More rules on debits and credits
Balance Sheet Accounts
- Assets (Cash and Inventory) are increased by debits and decreased by credits
- Liabilities (Payables) are increased by credits and decreased by debits.
- Equity (Ownership) is increased by credits and decreased by debits.
Income Statement Accounts
- Income is increased by credits and decreased by debits (like liabilities and equity)
- Expenses are increased by debits and decreased by credits (like assets)
Mysteries of our daily life
Your bank credits you something?
So what does it mean when your bank tells you that your bank account has been credited with something?
To understand this, you first need to know what your “bank account” is in the books of your bank. The bank owes you the money that you deposit with them. From the point of view of the bank, bank accounts are liabilities and usually have a credit balance, assuming you have money in it. If the bank credits a liability account, that account increases in balance. So the bank owes you more. So cool to think your bank credits sometimes something, too. Assuming that was not a deposit from you? Maybe some interest earned? Better look! Not just those awful debits from account maintenance fee and service charges.
Receiving a credit for a purchase you made
What does that mean? If you buy something, the company you bought something from will record a receivable from you. Here is the entry
Dr. Accounts Receivable
To record sales
Info: It is usual to record a receivable first even if you pay cash. This is done so that the sale transaction goes through the receivable account first. The receivable account usually contains a subsidiary ledger behind it that identifies you as the customer. More on subsidiary ledgers in the future. In any case, the cash payment transaction will just be done right after the receivable has been recorded. Like so:
Cr. Accounts Receivable
To record customer payment
Note that the Accounts Receivable was initially debited to increase it. So it must be an asset account. If your account with the company you bought something from subsequently credits it with something that seems to be a good thing, too. It will decrease your account with them. Credits are, thus, price correction to your advantage, such as discounts. They reduce the receivable the company recorded in their books from you.

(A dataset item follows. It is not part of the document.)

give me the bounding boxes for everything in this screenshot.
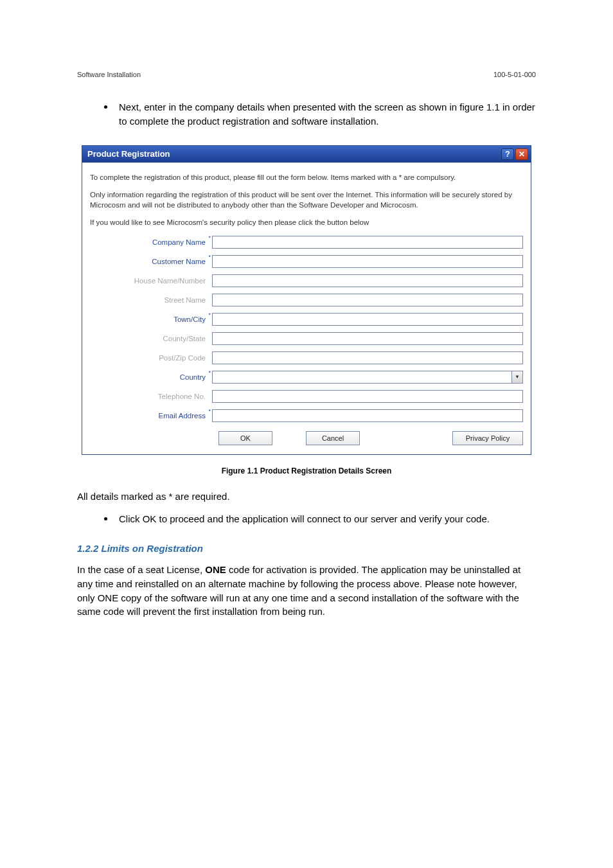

Hint: always try to understand what your account is with the other company to understand what a debit or a credit charge may mean to you.
What should you book?
By the way, from your vantage point, you would record a Liability
Dr. Bought a cool thing
Cr. Accounts Payable
To record a purchase
Dr. Account Payable
To record payment of the cool thing
From the account’s description, we presume that the account “Bought a cool thing” is an expense account or an inventory?
Here are the important concepts and keywords you have learned on debits and credits: double entry accounting system, account details through t-accounts, assets and expenses are naturally debit accounts, liabilities, equity and income accounts are naturally credit accounts, debits always equal credits within a journal entry and within all accounts. Now you are set to understanding those invoices and credit notes and debit notes you keep getting from your utility companies. You are also set to understand the Financial Statement of a large conglomerate a lot more. Ah jaahh. Debits and Credits! The foundation of all in finance.